Glazko Galina, Rahmatallah Yasir, Zybailov Boris, Emmert-Streib Frank
Department of Biomedical Informatics, University of Arkansas for Medical Sciences, Little Rock, AR, 72205, USA.
Department of Biochemistry and Molecular Biology, University of Arkansas for Medical Sciences, Little Rock, AR, 72205, USA.
Methods Mol Biol. 2017;1613:125-159. doi: 10.1007/978-1-4939-7027-8_7.
The analysis of gene sets (in a form of functionally related genes or pathways) has become the method of choice for extracting the strongest signals from omics data. The motivation behind using gene sets instead of individual genes is two-fold. First, this approach incorporates pre-existing biological knowledge into the analysis and facilitates the interpretation of experimental results. Second, it employs a statistical hypotheses testing framework. Here, we briefly review main Gene Set Analysis (GSA) approaches for testing differential expression of gene sets and several GSA approaches for testing statistical hypotheses beyond differential expression that allow extracting additional biological information from the data. We distinguish three major types of GSA approaches testing: (1) differential expression (DE), (2) differential variability (DV), and (3) differential co-expression (DC) of gene sets between two phenotypes. We also present comparative power analysis and Type I error rates for different approaches in each major type of GSA on simulated data. Our evaluation presents a concise guideline for selecting GSA approaches best performing under particular experimental settings. The value of the three major types of GSA approaches is illustrated with real data example. While being applied to the same data set, major types of GSA approaches result in complementary biological information.

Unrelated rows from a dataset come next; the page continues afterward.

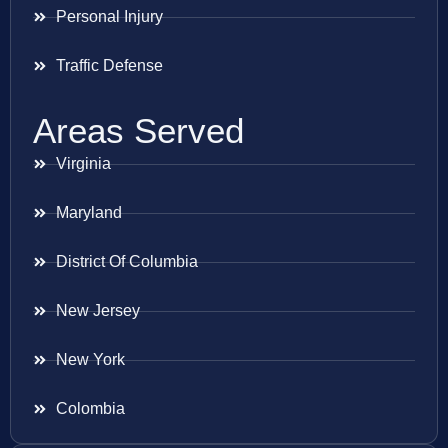
Personal Injury
Traffic Defense
Areas Served
Virginia
Maryland
District Of Columbia
New Jersey
New York
Colombia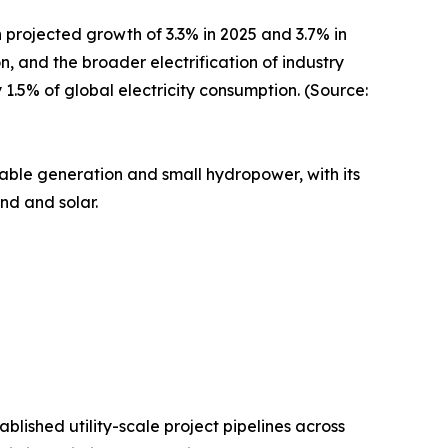
 projected growth of 3.3% in 2025 and 3.7% in
n, and the broader electrification of industry
.5% of global electricity consumption. (Source:
wable generation and small hydropower, with its
nd and solar.
ished utility-scale project pipelines across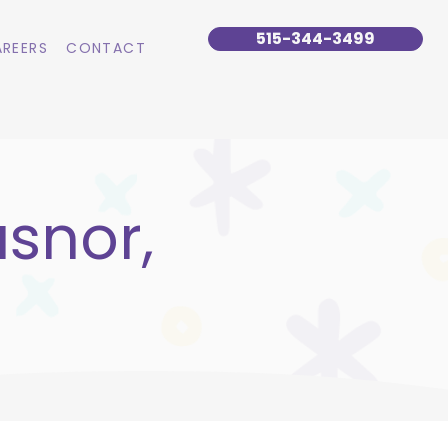
515-344-3499
REERS
CONTACT
snor,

基因集(以功能相关基因或通路的形式)分析已成为从组学数据中提取最强信号的首选方法。使用基因集而非单个基因背后的动机有两方面。首先,这种方法将预先存在的生物学知识纳入分析,便于解释实验结果。其次,它采用了统计假设检验框架。在此,我们简要回顾用于测试基因集差异表达的主要基因集分析(GSA)方法,以及用于测试除差异表达之外的统计假设的几种GSA方法,这些方法能够从数据中提取额外的生物学信息。我们区分了三种主要的GSA测试方法类型:(1)基因集的差异表达(DE)、(2)差异变异性(DV)和(3)差异共表达(DC)。我们还给出了在模拟数据上每种主要类型GSA中不同方法的比较功效分析和I型错误率。我们的评估为在特定实验设置下选择性能最佳的GSA方法提供了简洁的指导方针。通过实际数据示例说明了三种主要类型GSA方法的价值。当应用于同一数据集时,主要类型的GSA方法会产生互补的生物学信息。